3. ChIP-seq : Read Trimming

Adapters are synthetic sequences attached to the biological read fragments during library preparation. These adapters contain crucial barcoding information, forward/reverse primers and sequences needed to bind to flowcell during the bridge amplification step of Illumina sequencing. In short read sequencing, if the DNA insert/fragment (biological sequence of interest) is shorter than the number of bases sequenced (cycles), the machine will also sequence into the 3' adapter. Thus, it is considered good practice to remove these artificial reads prior to alignment. Also, note that there is a discussion going on in the bioinformatics community in which situations is adapter trimming actually required !!

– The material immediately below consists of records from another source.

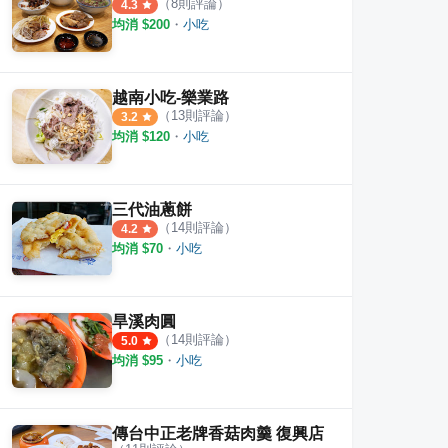
（
8
則評論）
4.3
均消 $
200
・
小吃
-現烤甜甜圈
喜饌晨食
卷卷
·
2
則評論
·
10
則評論
4.7
5.0
越南小吃-樂業路
（
13
則評論）
3.2
均消 $
120
・
小吃
三代油蔥餅
（
14
則評論）
4.2
均消 $
70
・
小吃
旱溪肉圓
（
14
則評論）
5.0
均消 $
95
・
小吃
傳台中正老牌香菇肉羹 復興店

There are many well established tools for adapter trimming like Trimmomatic, Cudadapt and Trim Galore!, we will use TrimGalore! which can automatically detect contaminating adapters in single end and paired end data.

Trimming

Let's try Trimming only on those fastq files that showed significant adaptor contamination and/or overrepresented sequences. If your have carefully analyzed the FastQC reports from the previous section you will note that only the CTCF ChIPseq samples require trimming.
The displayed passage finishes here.